(Page-level text extractions)
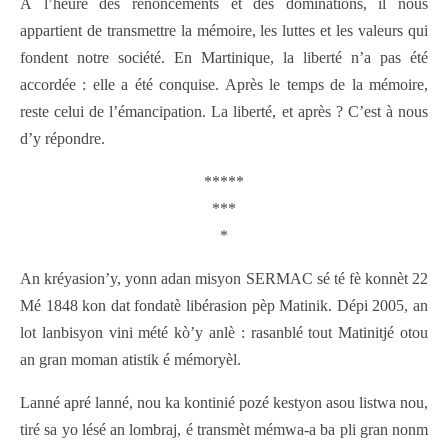
À l’heure des renoncements et des dominations, il nous
appartient de transmettre la mémoire, les luttes et les valeurs qui
fondent notre société. En Martinique, la liberté n’a pas été
accordée : elle a été conquise. Après le temps de la mémoire,
reste celui de l’émancipation. La liberté, et après ? C’est à nous
d’y répondre.
*****
***
*
An kréyasion’y, yonn adan misyon SERMAC sé té fè konnèt 22
Mé 1848 kon dat fondatè libérasion pèp Matinik. Dépi 2005, an
lot lanbisyon vini mété kò’y anlè : rasanblé tout Matinitjé otou
an gran moman atistik é mémoryèl.
Lanné apré lanné, nou ka kontinié pozé kestyon asou listwa nou,
tiré sa yo lésé an lombraj, é transmèt mémwa-a ba pli gran nonm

• _TO DO_: Since only the text is needed, retype the data above exactly and omit the pictures.

• _THE ANSWER_:
À l’heure des renoncements et des dominations, il nous
appartient de transmettre la mémoire, les luttes et les valeurs qui
fondent notre société. En Martinique, la liberté n’a pas été
accordée : elle a été conquise. Après le temps de la mémoire,
reste celui de l’émancipation. La liberté, et après ? C’est à nous
d’y répondre.
*****
***
*
An kréyasion’y, yonn adan misyon SERMAC sé té fè konnèt 22
Mé 1848 kon dat fondatè libérasion pèp Matinik. Dépi 2005, an
lot lanbisyon vini mété kò’y anlè : rasanblé tout Matinitjé otou
an gran moman atistik é mémoryèl.
Lanné apré lanné, nou ka kontinié pozé kestyon asou listwa nou,
tiré sa yo lésé an lombraj, é transmèt mémwa-a ba pli gran nonm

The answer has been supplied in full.